Conseil : basez le feedback visuel sur une comparaison avec l'histoire personnelle du patient, et non sur un nombre absolu. Le message « plus profond et plus aligné que la semaine dernière » est à la fois plus sûr et plus motivant que le message « pliez les genoux à 68° ».
Erreurs courantes
- Confondre l’angle de l’IA avec une mesure clinique. L'estimation de la pose est une conjecture ; le goniomètre est la référence.
- Conditions non standardisées. Comparer des vidéos tournées avec différentes caméras/lumières/vêtements est trompeur.
- Oublier la limite 2D. La vidéo 2D donne de sérieuses erreurs dans les mouvements impliquant la rotation et la profondeur.
- Ne pas obtenir le consentement. La vidéo du patient est une donnée spéciale ; Un consentement explicite et un stockage sécurisé sont essentiels.
- Pour invalider l’observation. Si l’IA entre en conflit avec l’observation clinique, faites confiance à l’observation, puis recherchez la cause.
- Stockage vidéo de manière non sécurisée.

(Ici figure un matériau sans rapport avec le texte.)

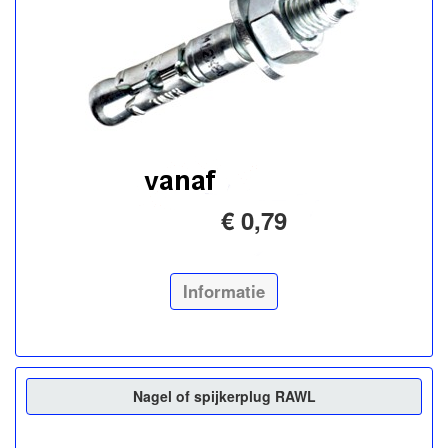
€ 0,79
Informatie
Nagel of spijkerplug RAWL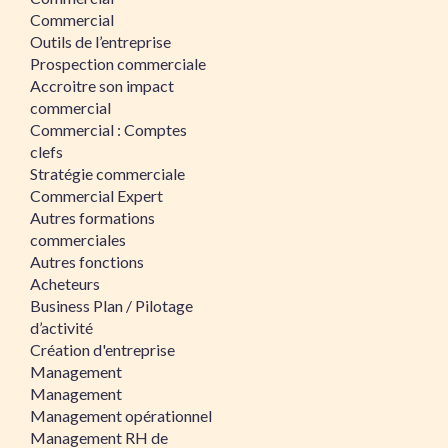
Commercial
Outils de l’entreprise
Prospection commerciale
Accroitre son impact
commercial
Commercial : Comptes
clefs
Stratégie commerciale
Commercial Expert
Autres formations
commerciales
Autres fonctions
Acheteurs
Business Plan / Pilotage
d’activité
Création d'entreprise
Management
Management
Management opérationnel
Management RH de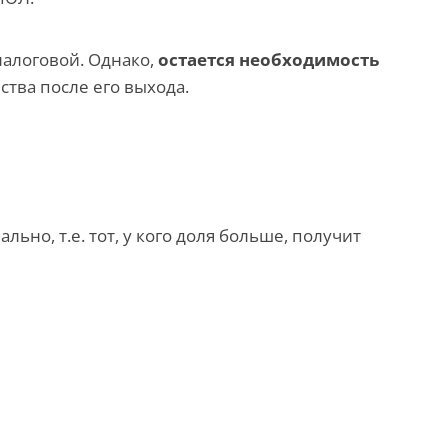
налоговой. Однако,
остается необходимость
ства после его выхода.
о, т.е. тот, у кого доля больше, получит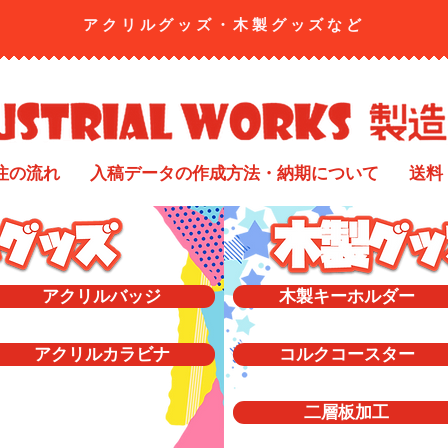
アクリルグッズ・​木製グッズなど
注の流れ
入稿データの作成方法・納期について
送料
アクリルバッジ
木製キーホルダー
アクリルカラビナ
コルクコースター
二層板加工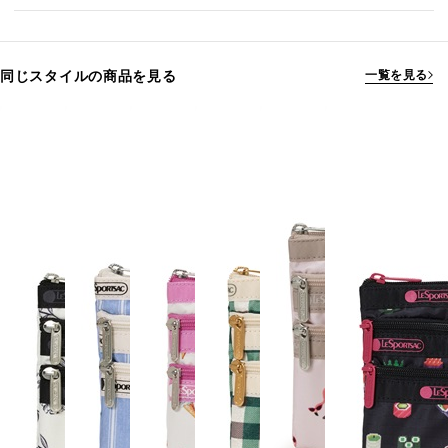
同じスタイルの商品を見る
一覧を見る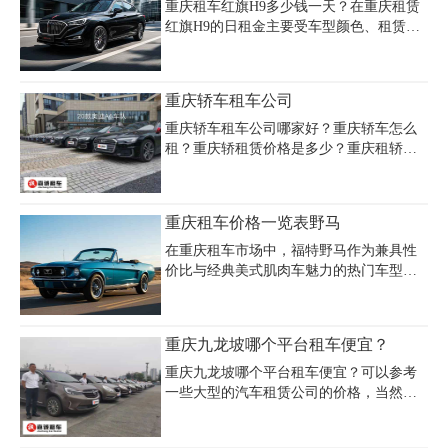
人欢迎，虽然现在租车行业越来越普及但
重庆租车红旗H9多少钱一天？在重庆租赁
是还有很多行业的一些规定还是需要大家
红旗H9的日租金主要受车型颜色、租赁用
了解和认识的。
途及服务时长影响，常规日租价格区间为
1000-1800元。若作为婚车使用，单独一辆
红旗H9的基础租赁套餐约1701元（含5小时
重庆轿车租车公司
50公里），超时费每小时60元、超公里费
每10公里30元；搭配车队时，如红旗H9+5
重庆轿车租车公司哪家好？重庆轿车怎么
辆奥迪A6L的婚车队总价约4731元，而红
租？重庆轿租赁价格是多少？重庆租轿车
旗H9+5辆红旗H5的方案约3305元。日常商
公司电话多少？重庆租轿车找重庆租车公
务租赁价格相对优惠，黑色车型日租约400
司，正规大型汽车租赁公司，品牌保证，
元，酒红色或紫色车型则需726-800元，长
车型多价格低，重庆租车包车，提前预定
重庆租车价格一览表野马
期租赁（如包月）可享折扣价约6000元。
有惊喜！
建议选择正规
在重庆租车市场中，福特野马作为兼具性
价比与经典美式肌肉车魅力的热门车型，
租车价格受车型配置、车龄、租赁平台及
季节因素影响显著。根据主流租车平台数
据显示，福特野马日租金普遍在600-1000
重庆九龙坡哪个平台租车便宜？
元之间，如悟空租车等B2P平台提供标准化
服务，价格透明且覆盖全国200多个城市，
重庆九龙坡哪个平台租车便宜？可以参考
而凹凸租车等共享模式平台则由车主定
一些大型的汽车租赁公司的价格，当然通
价，价格灵活但受平台上限约束。重庆本
过客服询问会更加详细，以下是重庆租车
地租车公司如嘉诚租车提供多款野马车
公司的租车价格表，大家可以参考一下：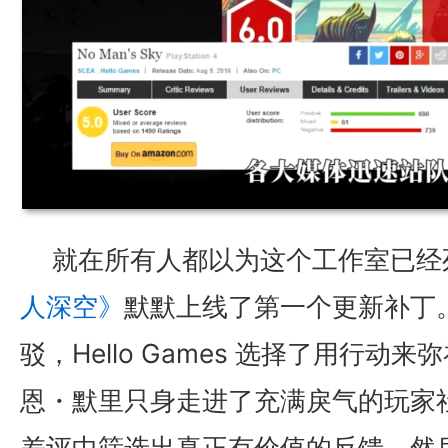
就在所有人都以为这个工作室已经
人深空》
默默上线了第一个更新补丁
驳，Hello Games 选择了用行动
恩・默里只身走进了充满戾气的玩家
差评中筛选出真正有价值的反馈，然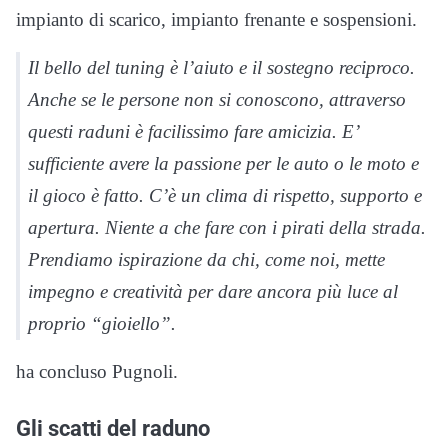
impianto di scarico, impianto frenante e sospensioni.
Il bello del tuning è l’aiuto e il sostegno reciproco.
Anche se le persone non si conoscono, attraverso
questi raduni è facilissimo fare amicizia. E’
sufficiente avere la passione per le auto o le moto e
il gioco è fatto. C’è un clima di rispetto, supporto e
apertura. Niente a che fare con i pirati della strada.
Prendiamo ispirazione da chi, come noi, mette
impegno e creatività per dare ancora più luce al
proprio “gioiello”.
ha concluso Pugnoli.
Gli scatti del raduno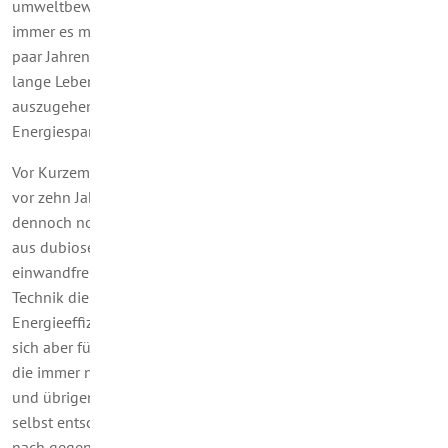
umweltbewusst und vermeiden Energieverschwendung, wo
immer es möglich ist. 2. Die Energiesparlampen, die vor ein
paar Jahren auf den Markt kamen, haben tatsächlich so eine
lange Lebensdauer, wie versprochen wurde. Dann ist 3. davon
auszugehen, dass in Ihrem Haushalt noch einige
Energiesparlampen im Einsatz sind.
Vor Kurzem hatten wir an das offizielle Ende der Glühbirnen
vor zehn Jahren erinnert und auf Berichte verwiesen, wonach
dennoch noch immer Glühbirnen erhältlich sind – vermutlich
aus dubiosen Produktionen und über mehr oder weniger
einwandfreie Handelswege. Fest steht aber, dass die LED-
Technik die Marktführerschaft hat und unter dem Aspekt der
Energieeffizienz auch das Leuchtmittel der Wahl ist. Nun stellt
sich aber für Sie die Frage, was ist mit den älteren Lampen,
die immer noch ihren Dienst bei Ihnen tun. Was Glühbirnen
und übrigens auch Halogenlampen angeht, mögen Sie bitte
selbst entscheiden, ob Sie sie sofort oder lieber nach und
nach gegen LED-Lampen austauschen. Für das sofortige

Garder une vidéo identifiable d'un patient non protégée dans le cloud est une violation du KVKK.
En résumé
L'estimation de pose basée sur la vidéo est une aide précieuse pour suivre et comparer les mouvements et donner un retour visuel au patient ; Cependant, il est sujet à des erreurs de mesure dues à l’angle de la caméra, aux vêtements, à l’éclairage et à la perte 2D-3D. Traitez le résultat comme une « estimation », normalisez les conditions, vérifiez les valeurs critiques avec un goniomètre et utilisez-le pour le suivi des tendances. La vidéo du patient est une donnée privée ; L'approbation et le stockage sûr sont obligatoires.
Tâche de candidature
Choisissez un mouvement (squat, abduction de l'épaule ou marche). Produisez une liste de contrôle de prise de vue standard avec un deuxième modèle. Supposons que le même mouvement ait été « filmé » une fois de manière standard, une fois dans des conditions délibérément mauvaises (caméra latérale, vêtements amples), et demandez au premier modèle d'interpréter la différence entre les deux sorties. Marquez quelle valeur nécessite une confirmation avec le goniomètre.
liste de contrôle
- [ ] J'ai obtenu le consentement explicite pour la vidéo du patient et je l'ai gardée en sécurité.
- [ ] J'ai standardisé les conditions de tournage (caméra, distance, lumière, tenue vestimentaire).
- [ ] J'ai qualifié l'angle de l'IA d'"estimé" et je ne l'ai pas considéré comme une mesure officielle.
- [ ] J'ai recoupé avec mon observation clinique.
- [ ] J'ai confirmé les valeurs critiques à inclure dans le rapport avec un goniomètre.
- [ ] J'ai utilisé les données d'exposition principalement pour suivre les tendances, sans faire d'affirmation définitive unique.